• **WHAT YOU WILL DO**: From the entries that follow, reproduce exactly and only the lines from the line with "He didn’t appear" to the line with "It was a role", endpoints included.
[[ DATASET RECORDS open ]]
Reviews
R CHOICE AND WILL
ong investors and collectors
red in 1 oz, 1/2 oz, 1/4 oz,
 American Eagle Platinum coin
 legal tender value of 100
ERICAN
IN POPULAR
[[ DATASET RECORDS closed ]]
[[ DATASET RECORDS open ]]
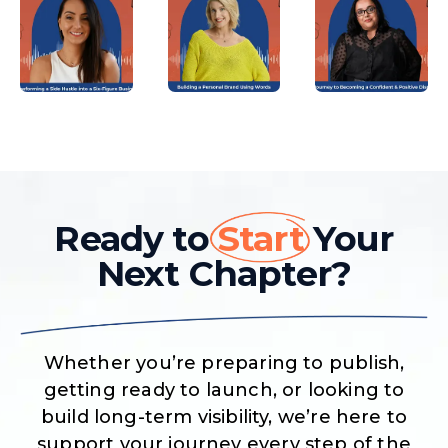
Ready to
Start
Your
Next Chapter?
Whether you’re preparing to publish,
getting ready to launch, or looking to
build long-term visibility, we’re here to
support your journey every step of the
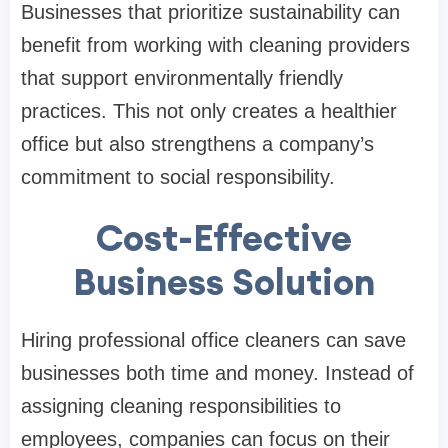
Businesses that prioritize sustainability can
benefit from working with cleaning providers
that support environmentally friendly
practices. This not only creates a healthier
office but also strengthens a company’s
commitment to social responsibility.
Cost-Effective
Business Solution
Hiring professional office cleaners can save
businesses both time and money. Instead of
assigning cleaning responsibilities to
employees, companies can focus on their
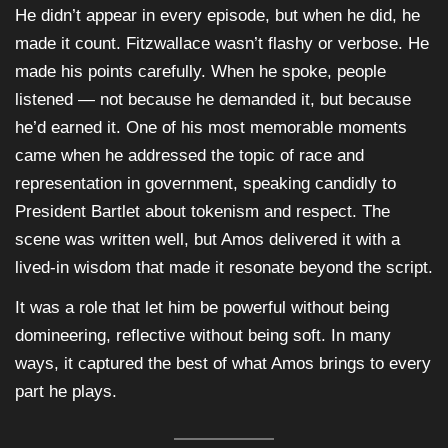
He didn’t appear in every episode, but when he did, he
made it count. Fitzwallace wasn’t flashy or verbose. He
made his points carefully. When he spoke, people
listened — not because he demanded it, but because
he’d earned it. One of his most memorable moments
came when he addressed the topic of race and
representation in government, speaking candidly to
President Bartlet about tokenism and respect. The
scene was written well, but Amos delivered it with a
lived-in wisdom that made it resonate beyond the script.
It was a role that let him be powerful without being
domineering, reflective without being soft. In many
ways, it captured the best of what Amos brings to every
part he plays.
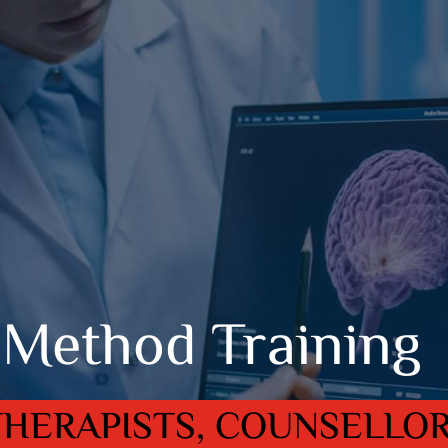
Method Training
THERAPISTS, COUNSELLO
[[ DATASET RECORDS closed ]]
[[ DATASET RECORDS open ]]
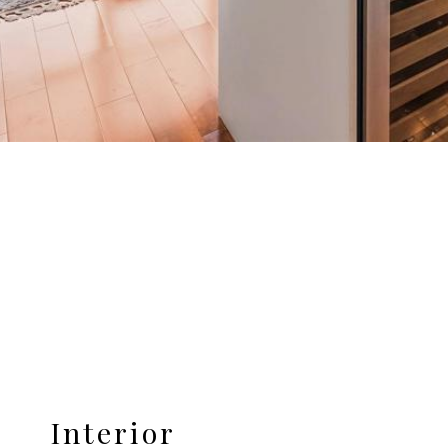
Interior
[[ DATASET RECORDS closed ]]
• **FINAL ANSWER**:
He didn’t appear in every episode, but when he did, he
made it count. Fitzwallace wasn’t flashy or verbose. He
made his points carefully. When he spoke, people
listened — not because he demanded it, but because
he’d earned it. One of his most memorable moments
came when he addressed the topic of race and
representation in government, speaking candidly to
President Bartlet about tokenism and respect. The
scene was written well, but Amos delivered it with a
lived-in wisdom that made it resonate beyond the script.
It was a role that let him be powerful without being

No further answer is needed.